Here, we used LSTM because the sequence affects the learning. Also, instead of giving **one-hot encoding** to the output, **we do multinomial()** so that arguments with lesser probability can also be selected during the generation.

In [None]:
# LSTM을 이용한 세익스피어 저서의 텍스트 자동 생성
# ----------------------------------------------
from tensorflow.keras.models import Sequential
from tensorflow.keras.layers import Dense, LSTM, Activation
from tensorflow.keras.optimizers import RMSprop
import numpy as np
import random
import sys

path = './dataset/shakespeare_final.txt'
text = open(path).read().lower()

print('corpus length:', len(text))
characters = sorted(list(set(text)))
print('total chars:', len(characters))

char2indices = dict((c, i) for i, c in enumerate(characters))
indices2char = dict((i, c) for i, c in enumerate(characters))
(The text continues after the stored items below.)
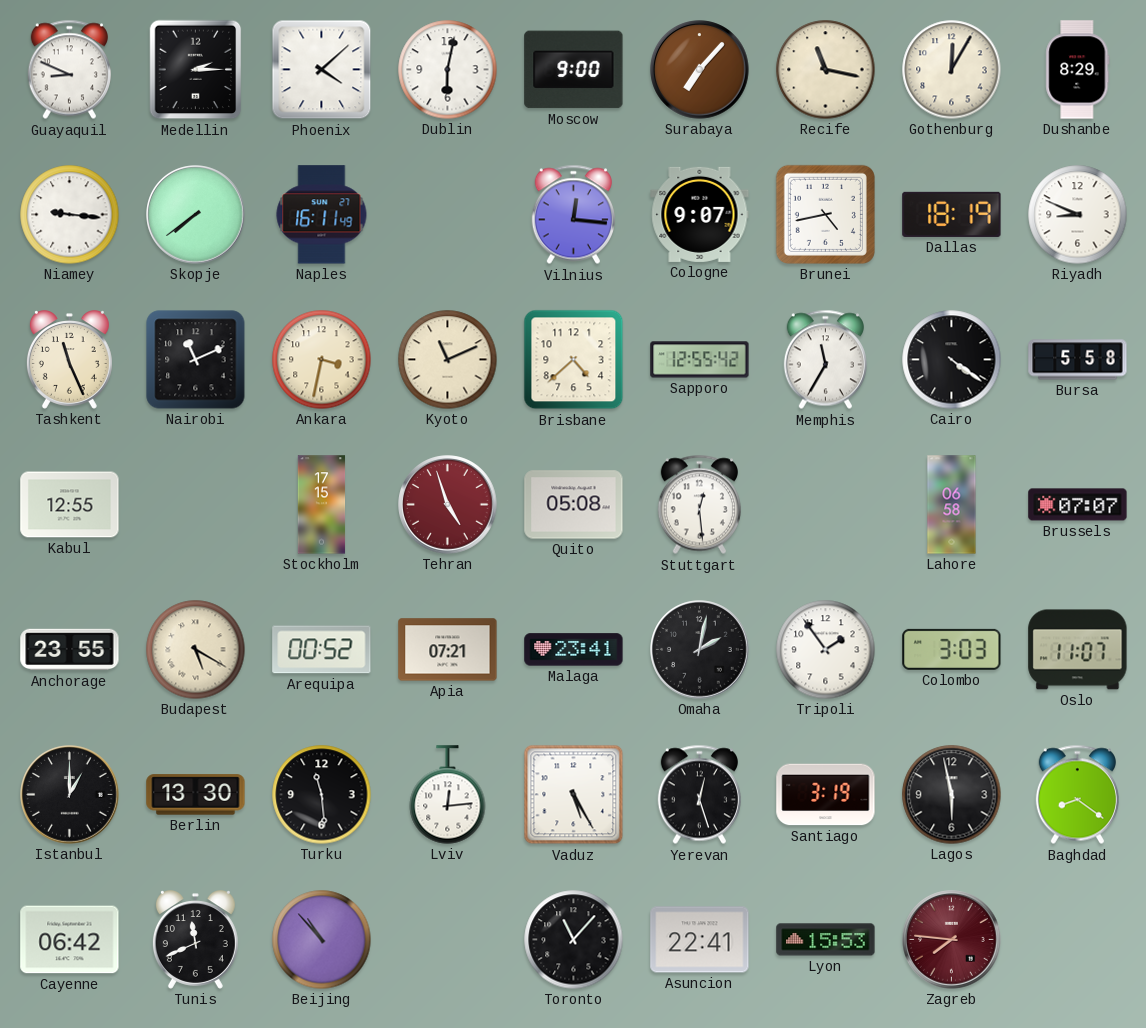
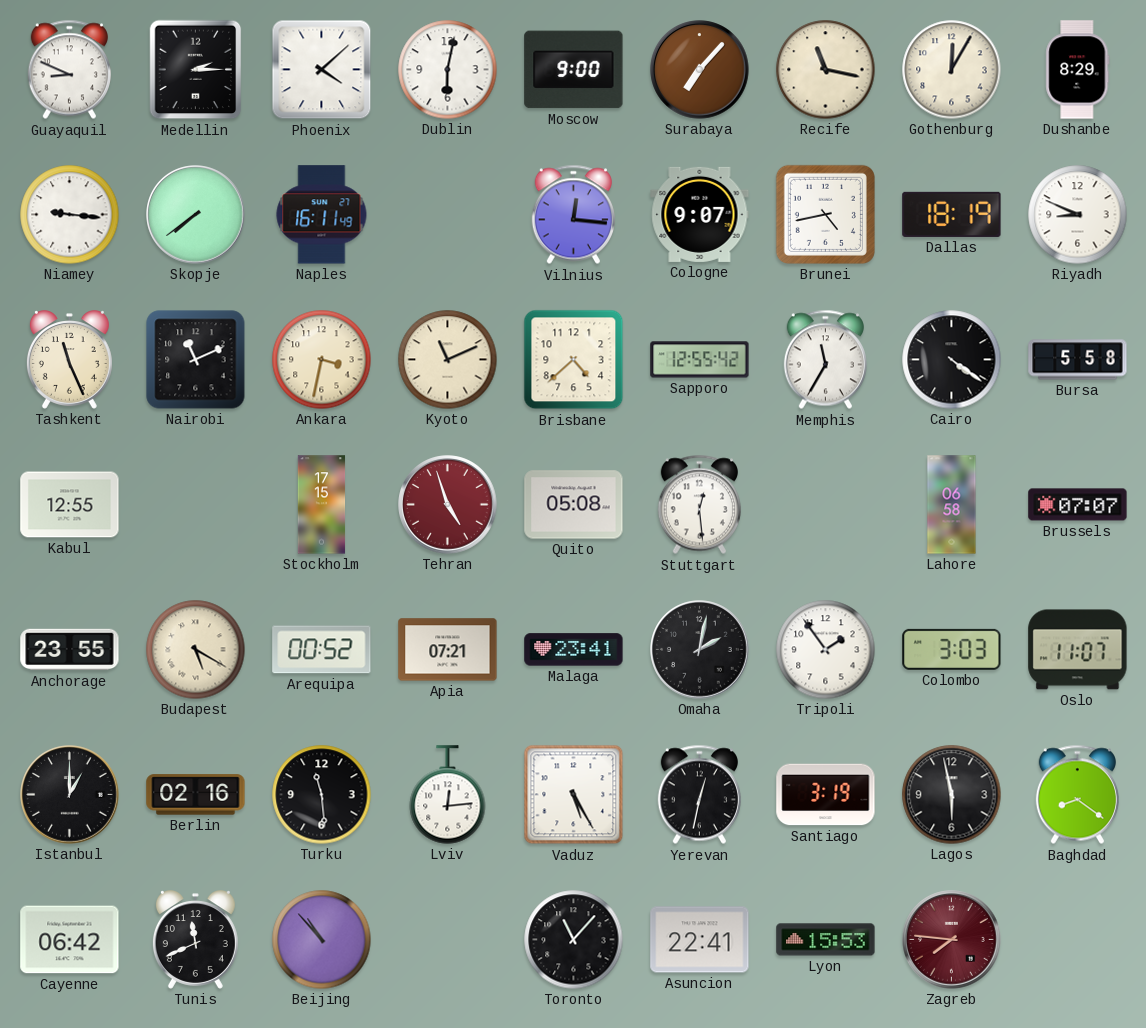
Berlin: 13:30 -> 02:16
Yerevan: 12:27 -> 12:32
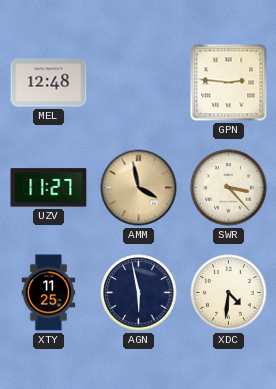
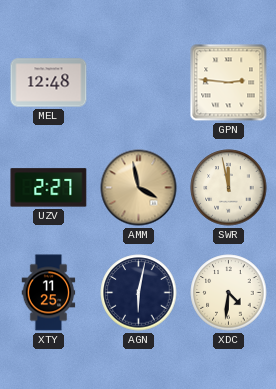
UZV: 11:27 -> 2:27
SWR: 3:23 -> 11:58
AGN: 5:58 -> 6:02
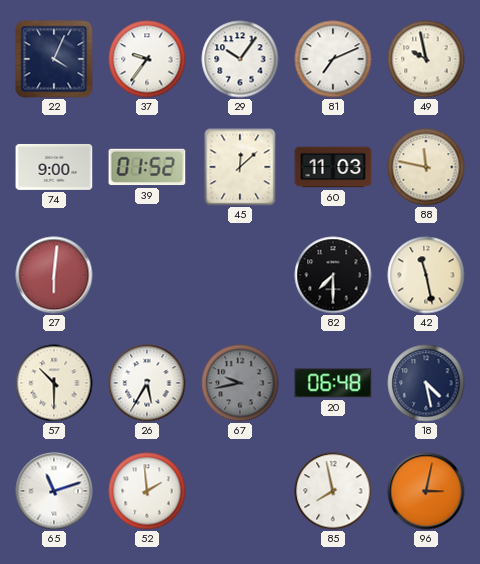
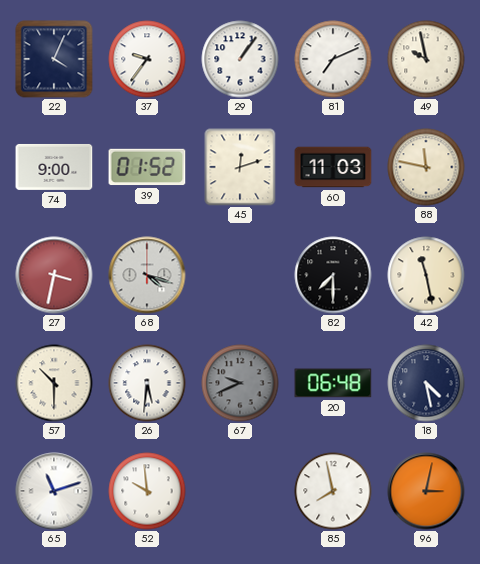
29: 10:06 -> 1:06
45: 12:08 -> 12:12
27: 6:01 -> 3:32
68: none -> 4:18
26: 5:35 -> 5:31
67: 9:43 -> 9:41
52: 1:59 -> 9:59
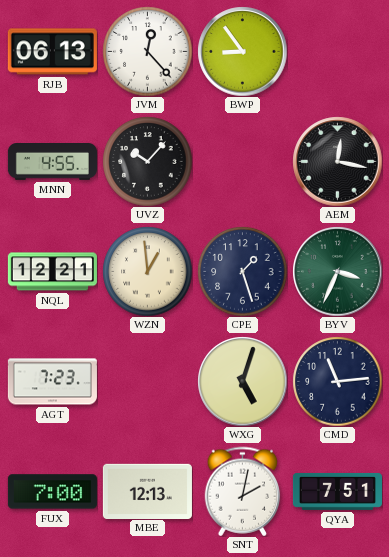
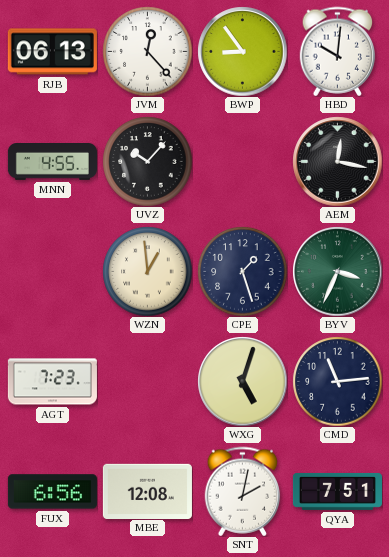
HBD: none -> 10:01
NQL: 12:21 -> none
FUX: 7:00 -> 6:56
MBE: 12:13 -> 12:08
# cut the text in semi-redundant sequences of maxlen characters
maxlen = 40
step = 3
sentences = []
next_chars = []
for i in range(0, len(text) - maxlen, step):
    sentences.append(text[i: i + maxlen])
    next_chars.append(text[i + maxlen])
print('nb sequences:', len(sentences))

# Converting indices into vectorized format
X = np.zeros((len(sentences), maxlen, len(characters)), dtype=np.bool)
y = np.zeros((len(sentences), len(characters)), dtype=np.bool)
for i, sentence in enumerate(sentences):
    for t, char in enumerate(sentence):
        X[i, t, char2indices[char]] = 1
    y[i, char2indices[next_chars[i]]] = 1
	
#Model Building
model = Sequential()
model.add(LSTM(128, input_shape=(maxlen, len(characters))))
model.add(Dense(len(characters)))
model.add(Activation('softmax'))
model.compile(loss='categorical_crossentropy', optimizer=RMSprop(lr=0.01))
print (model.summary())

# Function to convert prediction into index
def pred_indices(preds, metric=1.0):
    preds = np.asarray(preds).astype('float64')
    preds = np.log(preds) / metric
    exp_preds = np.exp(preds)
    preds = exp_preds/np.sum(exp_preds)
    probs = np.random.multinomial(1, preds, 1)
    return np.argmax(probs)

# Train & Evaluate the Model
for iteration in range(1, 30):
    print('-' * 40)
    print('Iteration', iteration)
    model.fit(X, y,batch_size=128,epochs=1)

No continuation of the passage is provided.